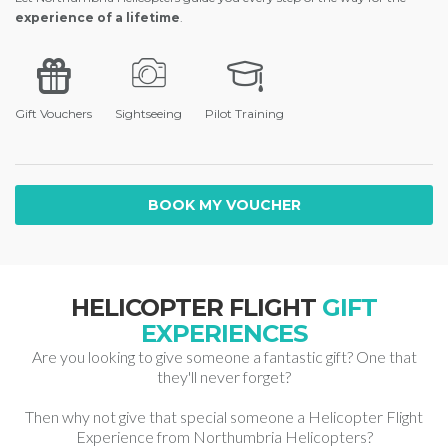
experience of a lifetime
.
Gift Vouchers
Sightseeing
Pilot Training
BOOK MY VOUCHER
HELICOPTER FLIGHT
GIFT
EXPERIENCES
Are you looking to give someone a fantastic gift? One that
they'll never forget?
Then why not give that special someone a Helicopter Flight
Experience from Northumbria Helicopters?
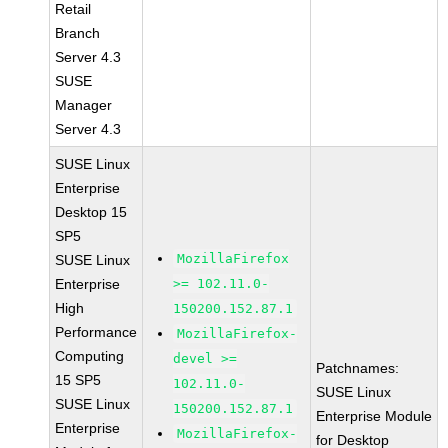
Retail
Branch
Server 4.3
SUSE
Manager
Server 4.3
SUSE Linux
Enterprise
Desktop 15
SP5
MozillaFirefox
SUSE Linux
Enterprise
>= 102.11.0-
High
150200.152.87.1
Performance
MozillaFirefox-
Computing
devel >=
Patchnames:
15 SP5
102.11.0-
SUSE Linux
SUSE Linux
150200.152.87.1
Enterprise Module
Enterprise
MozillaFirefox-
for Desktop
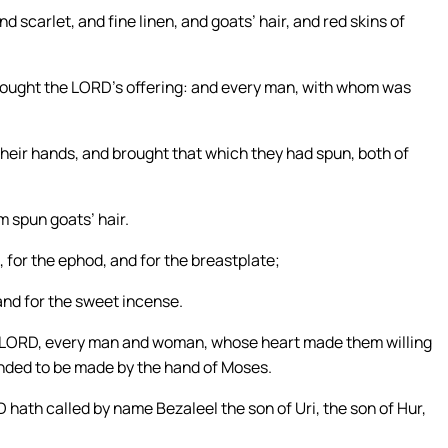
scarlet, and fine linen, and goats’ hair, and red skins of
 brought the LORD’s offering: and every man, with whom was
heir hands, and brought that which they had spun, both of
 spun goats’ hair.
 for the ephod, and for the breastplate;
, and for the sweet incense.
the LORD, every man and woman, whose heart made them willing
nded to be made by the hand of Moses.
 hath called by name Bezaleel the son of Uri, the son of Hur,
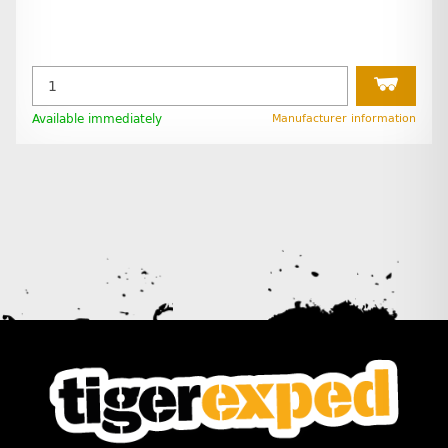
Available immediately
Manufacturer information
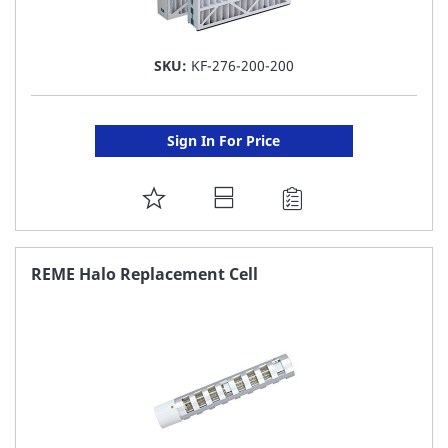
SKU:
KF-276-200-200
Sign In For Price
ADD
TO
FAVORITE
REME Halo Replacement Cell
LIST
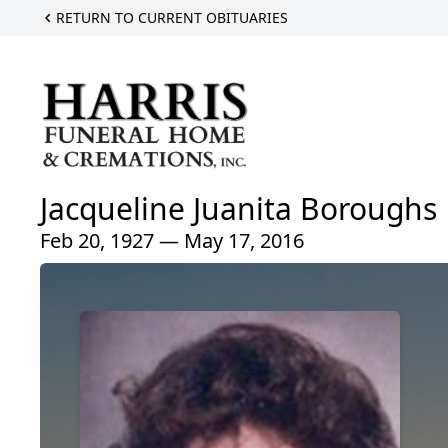
RETURN TO CURRENT OBITUARIES
Jacqueline Juanita Boroughs
Feb 20, 1927 — May 17, 2016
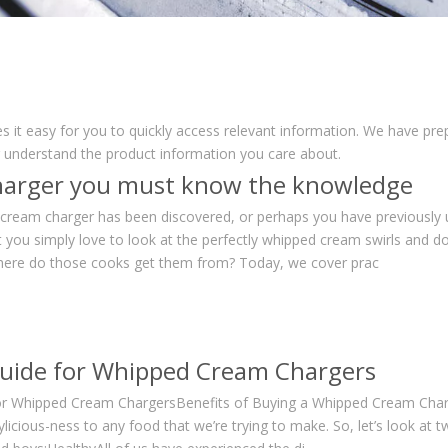
s it easy for you to quickly access relevant information. We have pr
r understand the product information you care about.
arger you must know the knowledge
 cream charger has been discovered, or perhaps you have previously
t you simply love to look at the perfectly whipped cream swirls and do
here do those cooks get them from? Today, we cover prac
uide for Whipped Cream Chargers
or Whipped Cream ChargersBenefits of Buying a Whipped Cream Charg
icious-ness to any food that we’re trying to make. So, let’s look at 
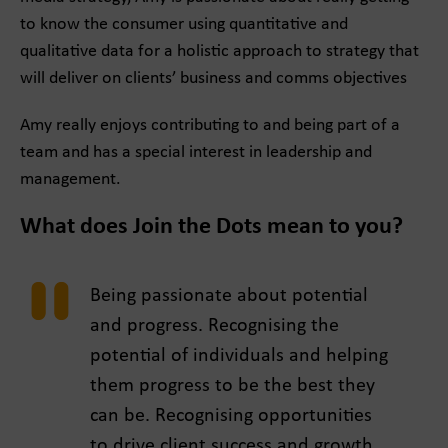
to know the consumer using quantitative and
qualitative data for a holistic approach to strategy that
will deliver on clients’ business and comms objectives
Amy really enjoys contributing to and being part of a
team and has a special interest in leadership and
management.
What does Join the Dots mean to you?
Being passionate about potential
and progress. Recognising the
potential of individuals and helping
them progress to be the best they
can be. Recognising opportunities
to drive client success and growth,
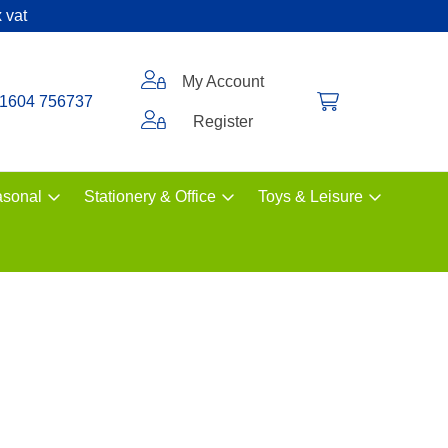
 vat
My Account
1604 756737
Register
sonal
Stationery & Office
Toys & Leisure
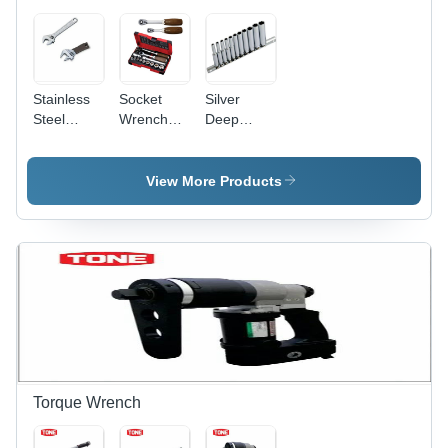
Use
Stainless
Socket
Silver
Steel
Wrench
Deep
Adjustable
Set -
Socket Set
Wrench
Impact
Socket
View More Products
Type,
Torque
Range
1000-3000
Nm |
Industrial
Usage,
Premium
Quality, 6
Months
Warranty
Torque Wrench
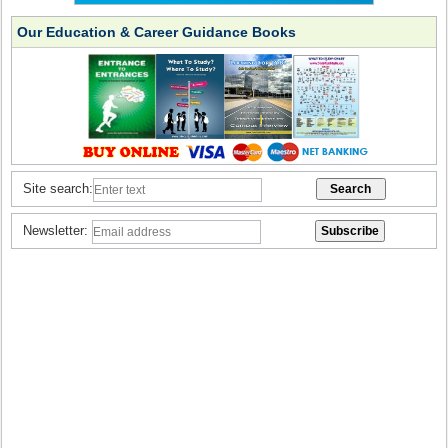
Our Education & Career Guidance Books
Site search:
Newsletter:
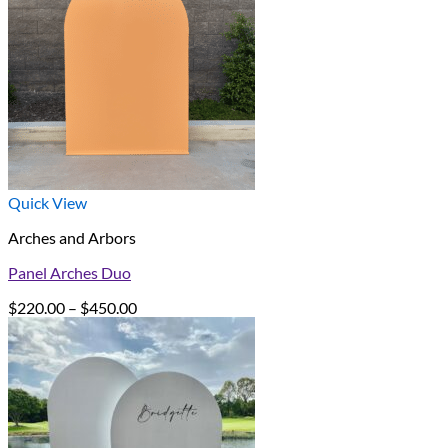
Quick View
Arches and Arbors
Panel Arches Duo
Price
$
220.00
–
$
450.00
range:
$220.00
through
$450.00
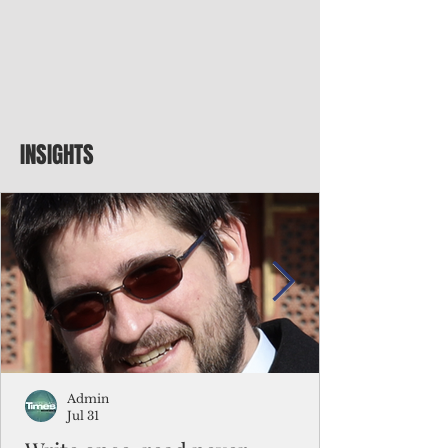
INSIGHTS
Admin
Jul 31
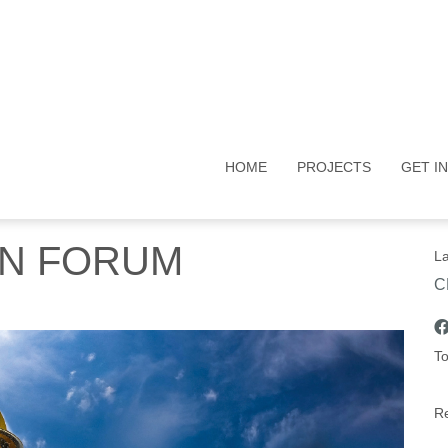
HOME
PROJECTS
GET I
ON FORUM
La
C
To
Re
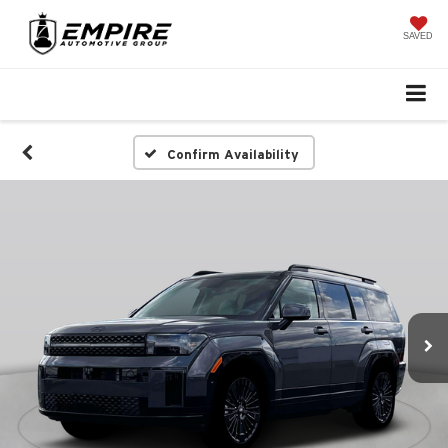
SAVED
Confirm Availability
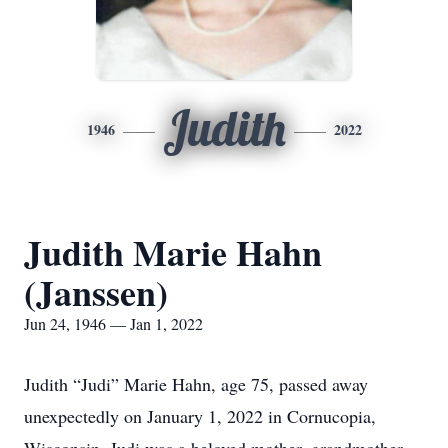
Judith
1946
2022
Judith Marie Hahn
(Janssen)
Jun 24, 1946 — Jan 1, 2022
Judith “Judi” Marie Hahn, age 75, passed away
unexpectedly on January 1, 2022 in Cornucopia,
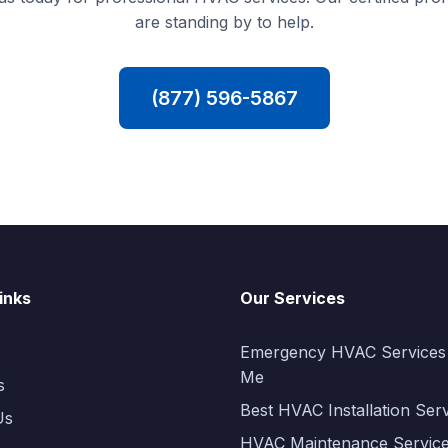
are standing by to help.
(877) 596-5867
inks
Our Services
Emergency HVAC Services
Me
s
Best HVAC Installation Ser
Us
HVAC Maintenance Servic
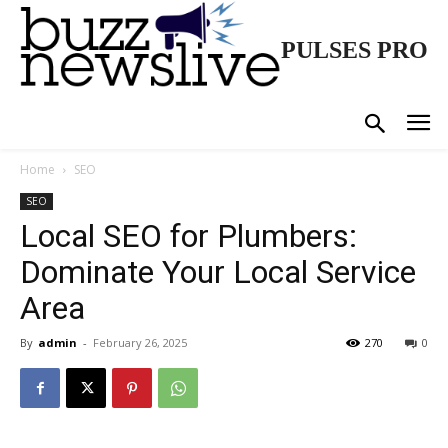
PULSES PRO
Home
SEO
SEO
Local SEO for Plumbers:
Dominate Your Local Service
Area
By
admin
-
February 26, 2025
270
0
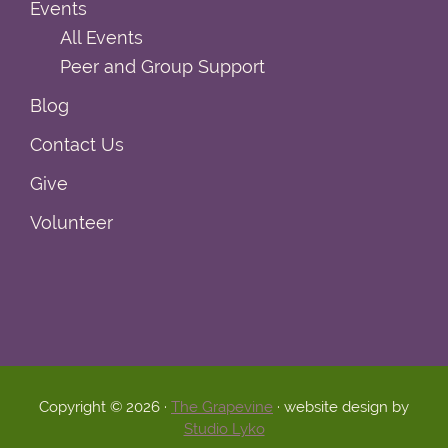
Events
All Events
Peer and Group Support
Blog
Contact Us
Give
Volunteer
Copyright © 2026 ·
The Grapevine
· website design by
Studio Lyko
● ● ● ● ● ● ●
**Task requirements:** In the answer, give only the lines from the one containing "unexpectedly on January" through the end of the records above, each reproduced exactly. Include no pictures.

**The completed task:**
unexpectedly on January 1, 2022 in Cornucopia,
are standing by to help.
(877) 596-5867
inks
Our Services
Emergency HVAC Services
Me
s
Best HVAC Installation Ser
Us
HVAC Maintenance Servic
PULSES PRO
Home
SEO
SEO
Local SEO for Plumbers:
Dominate Your Local Service
Area
By
admin
-
February 26, 2025
270
0
Events
All Events
Peer and Group Support
Blog
Contact Us
Give
Volunteer
Copyright © 2026 ·
The Grapevine
· website design by
Studio Lyko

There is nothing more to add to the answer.